Не понимаю, зачем он старается вызвать к себе чувство, которое вызывает. Он видит его в моих глазах и в глазах жены и потирает руки от радости, потому что в доме он хозяин, чтоб все понимали: хочу — хожу босой, хочу — голый, и плевать мне на всех вас. И никто не может запретить мне выжигать вас своей ядовитой слюной.
Он отправляется на кухню, открывает холодильник, берет початую баночку икры, ложку, табурет и снова возвращается к нам. Табурет он ставит в дверном проеме, садится, принимается за икру и, торжествуя, смотрит на нас, приговоренных к этому зрелищу. Поев, он ставит банку на трюмо, сгребает в ладонь французские духи, неторопливо открывает флакон, подымает над головой и переворачивает.
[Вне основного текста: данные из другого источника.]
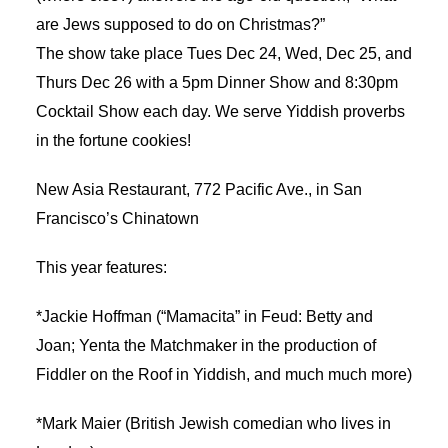
are Jews supposed to do on Christmas?”
The show take place Tues Dec 24, Wed, Dec 25, and
Thurs Dec 26 with a 5pm Dinner Show and 8:30pm
Cocktail Show each day. We serve Yiddish proverbs
in the fortune cookies!
New Asia Restaurant, 772 Pacific Ave., in San
Francisco’s Chinatown
This year features:
*Jackie Hoffman (“Mamacita” in Feud: Betty and
Joan; Yenta the Matchmaker in the production of
Fiddler on the Roof in Yiddish, and much much more)
*Mark Maier (British Jewish comedian who lives in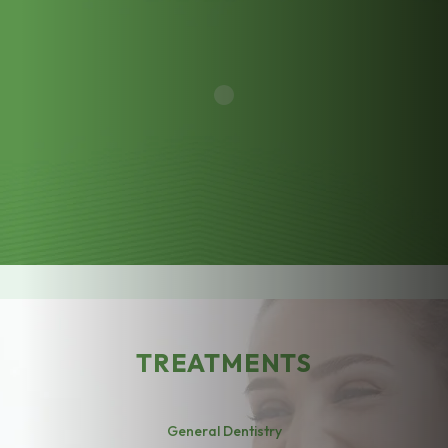
TREATMENTS
General Dentistry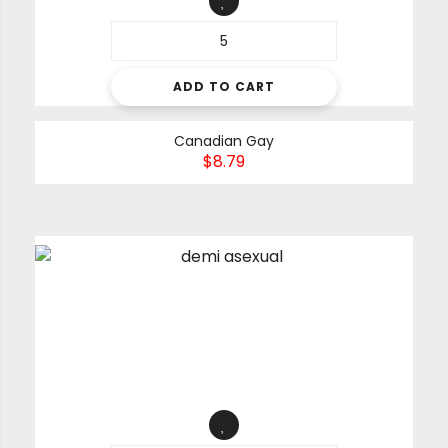
ADD TO CART
Canadian Gay
$
8.79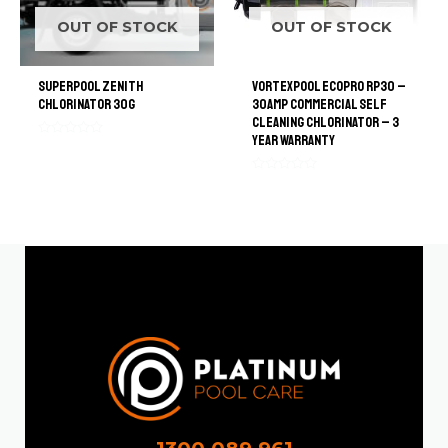
OUT OF STOCK
OUT OF STOCK
SuperPool Zenith
VortexPool EcoPro RP30 –
Chlorinator 30G
30amp Commercial Self
Cleaning Chlorinator – 3
Year Warranty
Rated
0
out
of
Rated
5
0
out
of
5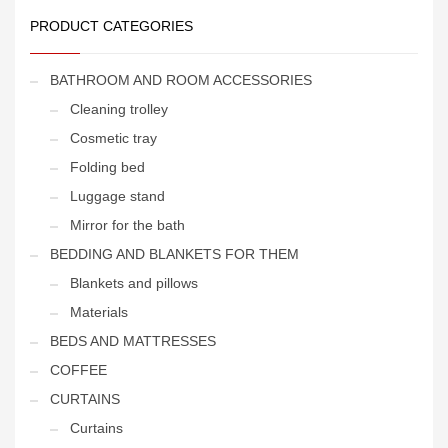
PRODUCT CATEGORIES
BATHROOM AND ROOM ACCESSORIES
Cleaning trolley
Cosmetic tray
Folding bed
Luggage stand
Mirror for the bath
BEDDING AND BLANKETS FOR THEM
Blankets and pillows
Materials
BEDS AND MATTRESSES
COFFEE
CURTAINS
Curtains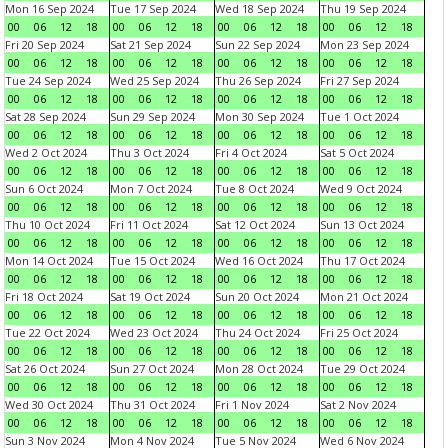
Mon 16 Sep 2024
Tue 17 Sep 2024
Wed 18 Sep 2024
Thu 19 Sep 2024
00
06
12
18
00
06
12
18
00
06
12
18
00
06
12
18
Fri 20 Sep 2024
Sat 21 Sep 2024
Sun 22 Sep 2024
Mon 23 Sep 2024
00
06
12
18
00
06
12
18
00
06
12
18
00
06
12
18
Tue 24 Sep 2024
Wed 25 Sep 2024
Thu 26 Sep 2024
Fri 27 Sep 2024
00
06
12
18
00
06
12
18
00
06
12
18
00
06
12
18
Sat 28 Sep 2024
Sun 29 Sep 2024
Mon 30 Sep 2024
Tue 1 Oct 2024
00
06
12
18
00
06
12
18
00
06
12
18
00
06
12
18
Wed 2 Oct 2024
Thu 3 Oct 2024
Fri 4 Oct 2024
Sat 5 Oct 2024
00
06
12
18
00
06
12
18
00
06
12
18
00
06
12
18
Sun 6 Oct 2024
Mon 7 Oct 2024
Tue 8 Oct 2024
Wed 9 Oct 2024
00
06
12
18
00
06
12
18
00
06
12
18
00
06
12
18
Thu 10 Oct 2024
Fri 11 Oct 2024
Sat 12 Oct 2024
Sun 13 Oct 2024
00
06
12
18
00
06
12
18
00
06
12
18
00
06
12
18
Mon 14 Oct 2024
Tue 15 Oct 2024
Wed 16 Oct 2024
Thu 17 Oct 2024
00
06
12
18
00
06
12
18
00
06
12
18
00
06
12
18
Fri 18 Oct 2024
Sat 19 Oct 2024
Sun 20 Oct 2024
Mon 21 Oct 2024
00
06
12
18
00
06
12
18
00
06
12
18
00
06
12
18
Tue 22 Oct 2024
Wed 23 Oct 2024
Thu 24 Oct 2024
Fri 25 Oct 2024
00
06
12
18
00
06
12
18
00
06
12
18
00
06
12
18
Sat 26 Oct 2024
Sun 27 Oct 2024
Mon 28 Oct 2024
Tue 29 Oct 2024
00
06
12
18
00
06
12
18
00
06
12
18
00
06
12
18
Wed 30 Oct 2024
Thu 31 Oct 2024
Fri 1 Nov 2024
Sat 2 Nov 2024
00
06
12
18
00
06
12
18
00
06
12
18
00
06
12
18
Sun 3 Nov 2024
Mon 4 Nov 2024
Tue 5 Nov 2024
Wed 6 Nov 2024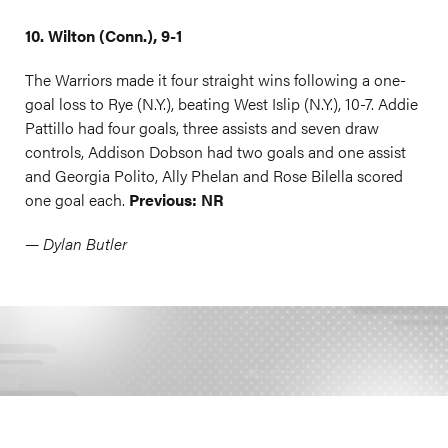
10. Wilton (Conn.), 9-1
The Warriors made it four straight wins following a one-
goal loss to Rye (N.Y.), beating West Islip (N.Y.), 10-7. Addie
Pattillo had four goals, three assists and seven draw
controls, Addison Dobson had two goals and one assist
and Georgia Polito, Ally Phelan and Rose Bilella scored
one goal each.
Previous: NR
— Dylan Butler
Духи капают на его плешь, текут по лицу, и по комнате плывет удушающий запах черной икры.
— Молчи, — тихо говорит мне его жена, — хуже будет.
Так мы сидим, точно заплатили за представление огромные деньги, прикованные им, и молчим, и смотрим безучастно, чтобы не раззадорить его еще больше, и нет на свете таких духов, могущих отбить этот упорный, сытый запах убитой во младенчестве рыбы. Утопив свою ярость в нескольких каплях духов, он уходит на кухню, рыщет в холодильнике, залезает в него с головой, снует по полкам, склоняется над лежащей на блюде, как одалиска, перламутровой розовой севрюгой, подмигивает батону колбасы, хлопочет над маслиной, но нет яства, могущего утолить его голод, и он несчастен. Подсоединяет к своей глотке алюминиевую пивную баночку, и пиво с бульканьем обрушивается в его заранее утомленный желудок. Ни устрицы в вине, ни цыплята табака, ни поросенок с хреном не приносят душе утешения. Он распинает на сковородке кусок мяса, склоняется над ним в ребяческой заботе: отбивная ответно зажмуривается, заходясь от жаркого восторга, брызжет кровью в лицо.
Поев, он появляется с куском черного бархата и бросает его передо мной.
— Купи.
— Да убери ты! — вопит его жена.
— По двадцать рублей метр, тут два.
— Спасибо, мне не надо.
— Бери по пятнадцать.
— Спасибо, нет.
— Ну и дура, — обижается он. — Бархат сейчас — самый писк, его нигде не достать. Давай по десять.
— Отвяжись ты от нее, — снова выкрикивает жена.
— Ну давай за весь кусок десятку, только шустро, мне уходить надо. — Он несколько секунд стоит с протянутой рукой, а мы с его женой отворачиваемся. Наконец он убирает руку и бархат.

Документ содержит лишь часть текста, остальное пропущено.